*To do*.
State, as a single number, how many lines in the data below contain "rubs".

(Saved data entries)

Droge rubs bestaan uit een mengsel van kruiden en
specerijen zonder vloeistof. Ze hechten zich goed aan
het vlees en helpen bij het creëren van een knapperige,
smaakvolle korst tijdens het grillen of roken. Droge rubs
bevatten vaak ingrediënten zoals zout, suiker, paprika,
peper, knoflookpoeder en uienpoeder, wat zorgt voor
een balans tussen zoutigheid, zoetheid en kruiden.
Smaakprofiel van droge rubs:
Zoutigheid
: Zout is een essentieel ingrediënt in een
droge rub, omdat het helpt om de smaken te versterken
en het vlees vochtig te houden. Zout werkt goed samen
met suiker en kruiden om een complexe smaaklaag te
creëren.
==
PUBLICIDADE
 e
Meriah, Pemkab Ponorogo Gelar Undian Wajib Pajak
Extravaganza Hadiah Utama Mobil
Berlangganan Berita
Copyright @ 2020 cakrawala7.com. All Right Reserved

*Solution below*.
3